ODIHR concerned over the regularity of the June 2nd local elections

Local elections held on June 2nd in 90 cities and municipalities in Serbia were well-administered, offering voters a wide range of political alternatives, but concerns about widespread pressure on public sector employees, misuse of public resources and media bias in favour of the ruling coalition negatively impacted the process, head of the OSCE Office for Democratic Institutions and Human Rights (ODIHR) election observation mission, Lamberto Zannier, noted.

Presenting the ODIHR observation mission’s preliminary conclusions on Serbia’s Sunday local elections, Zannier told a media conference that “election day proceeded smoothly overall but was negatively affected by issues related to the secrecy of the vote, numerous procedural problems, claims of pressure and vote buying, and isolated instances of violence.”

“ODIHR EOM observers assessed voting negatively in 7 per cent of polling stations observed, attributed to frequent breaches of the secrecy of the vote, including due to the layout of the polling stations. ODIHR EOM observers also noted several instances of serious irregularities, including cases of vote buying and pressure on voters, as well as procedural shortcomings, including group voting and proxy voting,” said Zannier.

He said that fundamental freedoms of expression and assembly were respected and that voters were offered a wide range of voting options representing a broad spectrum of political opinions, but that dominance of the ruling party and fragmentation of the opposition “reduced the competitiveness of elections.”

“The use of diverse names and numbers for opposition lists, and several lists with similar-sounding names, allegedly registered intentionally to confuse voters, affected voters’ ability to make a fully informed choice,” added Zannier.

He also said that the diverse media landscape in Serbia is “highly polarized” and that it provided “selective coverage, prioritizing the national agenda over local issues, limiting the amount of essential information on local elections available to voters.”
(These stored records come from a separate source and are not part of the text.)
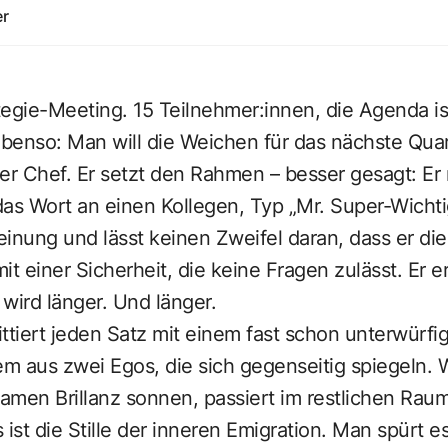
er
egie-Meeting. 15 Teilnehmer:innen, die Agenda ist p
enso: Man will die Weichen für das nächste Quart
 Chef. Er setzt den Rahmen – besser gesagt: Er m
as Wort an einen Kollegen, Typ „Mr. Super-Wichti
inung und lässt keinen Zweifel daran, dass er die
mit einer Sicherheit, die keine Fragen zulässt. Er er
 wird länger. Und länger.
ttiert jeden Satz mit einem fast schon unterwürfig
m aus zwei Egos, die sich gegenseitig spiegeln.
samen Brillanz sonnen, passiert im restlichen Rau
s ist die Stille der inneren Emigration. Man spürt es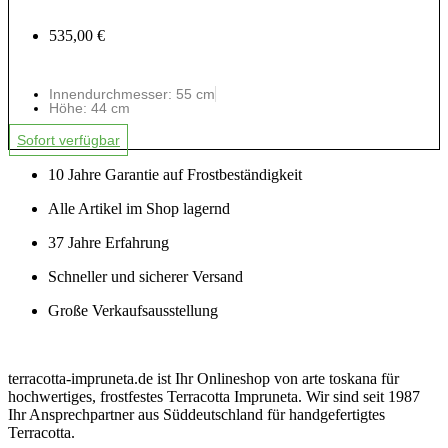
535,00 €
Innendurchmesser: 55 cm
Höhe: 44 cm
Sofort verfügbar
10 Jahre Garantie auf Frostbeständigkeit
Alle Artikel im Shop lagernd
37 Jahre Erfahrung
Schneller und sicherer Versand
Große Verkaufsausstellung
terracotta-impruneta.de ist Ihr Onlineshop von arte toskana für
hochwertiges, frostfestes Terracotta Impruneta. Wir sind seit 1987
Ihr Ansprechpartner aus Süddeutschland für handgefertigtes
Terracotta.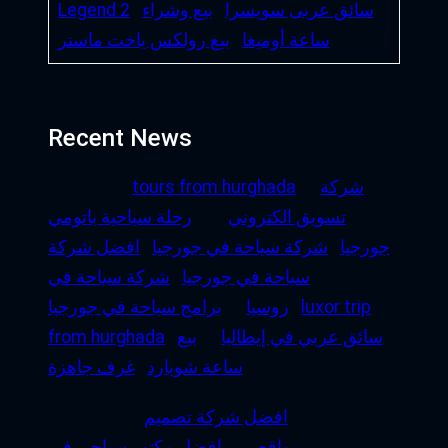
سائق عربى سويسرا
بيع وشراء
Legend 2
ساعة أوميغا
بيع رولكس ياخت ماستر
Recent News
شركة
tours from hurghada
تسويق الكتروني
رحلة سياحية باتومي
جورجيا
شركة سياحة في جورجيا
افضل شركة
سياحة في جورجيا
شركة سياحة في
luxor trip
روسيا
برامج سياحة في جورجيا
سائق عربي في إيطاليا
بيع
from hurghada
ساعة شوبارد
غرف جاهزة
افضل شركة تصميم
مواقع
افضل مكتب سياحي في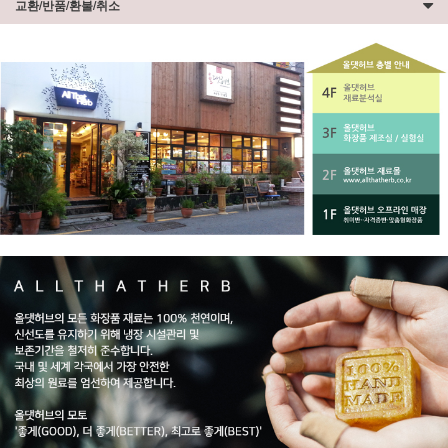
교환/반품/환불/취소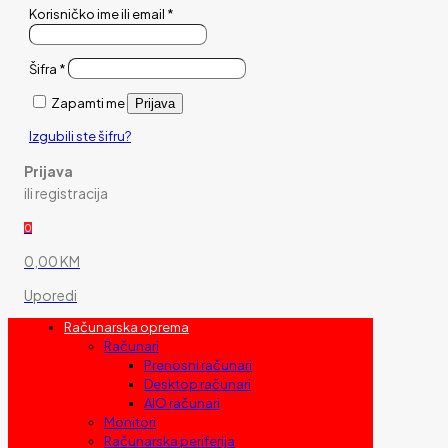
Korisničko ime ili email
*
Šifra
*
Zapamti me
Prijava
Izgubili ste šifru?
Prijava
ili registracija
0
0,00 KM
Uporedi
Računarska oprema
Računari
Prenosni računari
Desktop računari
AIO računari
Monitori
Računarska periferija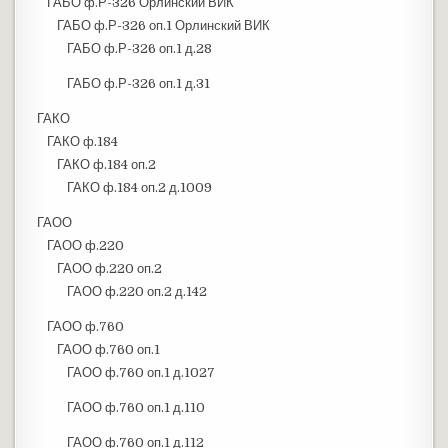
ГАБО ф.Р-326 Орлинский ВИК
ГАБО ф.Р-326 оп.1 Орлинский ВИК
ГАБО ф.Р-326 оп.1 д.28
ГАБО ф.Р-326 оп.1 д.31
ГАКО
ГАКО ф.184
ГАКО ф.184 оп.2
ГАКО ф.184 оп.2 д.1009
ГАОО
ГАОО ф.220
ГАОО ф.220 оп.2
ГАОО ф.220 оп.2 д.142
ГАОО ф.760
ГАОО ф.760 оп.1
ГАОО ф.760 оп.1 д.1027
ГАОО ф.760 оп.1 д.110
ГАОО ф.760 оп.1 д.112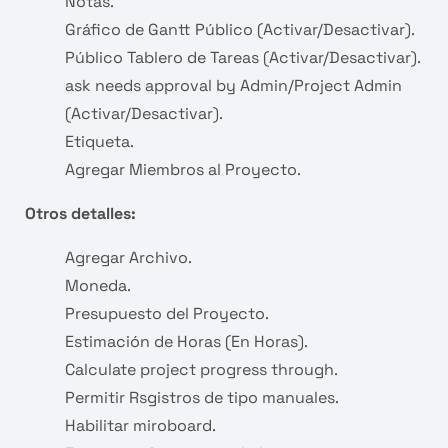
Notas.
Gráfico de Gantt Público (Activar/Desactivar).
Público Tablero de Tareas (Activar/Desactivar).
ask needs approval by Admin/Project Admin
(Activar/Desactivar).
Etiqueta.
Agregar Miembros al Proyecto.
Otros detalles:
Agregar Archivo.
Moneda.
Presupuesto del Proyecto.
Estimación de Horas (En Horas).
Calculate project progress through.
Permitir Rsgistros de tipo manuales.
Habilitar miroboard.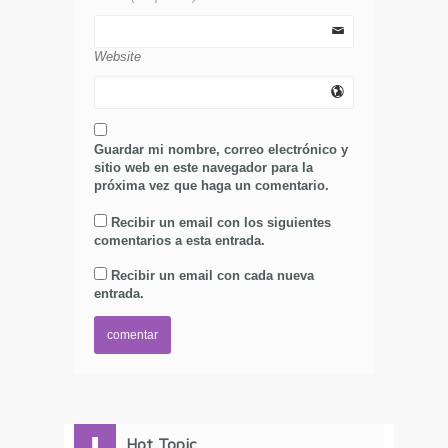
Website
Guardar mi nombre, correo electrónico y
sitio web en este navegador para la
próxima vez que haga un comentario.
Recibir un email con los siguientes
comentarios a esta entrada.
Recibir un email con cada nueva
entrada.
Hot Topic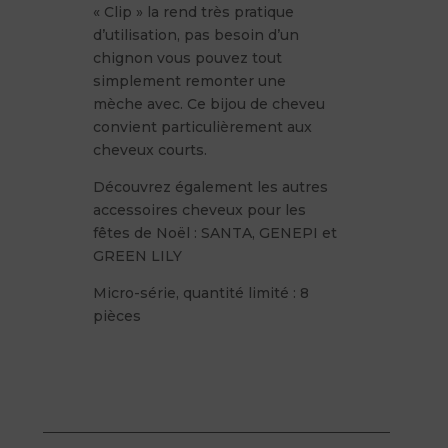
« Clip » la rend très pratique
d’utilisation, pas besoin d’un
chignon vous pouvez tout
simplement remonter une
mèche avec. Ce bijou de cheveu
convient particulièrement aux
cheveux courts.
Découvrez également les autres
accessoires cheveux pour les
fêtes de Noël : SANTA, GENEPI et
GREEN LILY
Micro-série, quantité limité : 8
pièces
“Public service media primarily focused on the president, government, and ruling parties, granting access to the opposition in the last ten days before the elections. National private broadcasters largely favoured public officials and ruling parties, marginalizing and often negatively framing the opposition,” he said.

Zannier noted that the electoral legal framework provides an adequate basis for the conduct of democratic elections, but that further reforms are needed to address outstanding ODIHR recommendations.

He added that many ODIHR EOM interlocutors expressed a general lack of confidence in the accuracy of the Unified Voter Register (UVR), citing allegations of deceased voters still recorded in the UVR and of voter migration during past elections.

“Despite measures introduced to address concerns over alleged organized voter migration in previous elections, many stakeholders considered these insufficient and expressed a general lack of confidence in the accuracy of the voter register,” he said.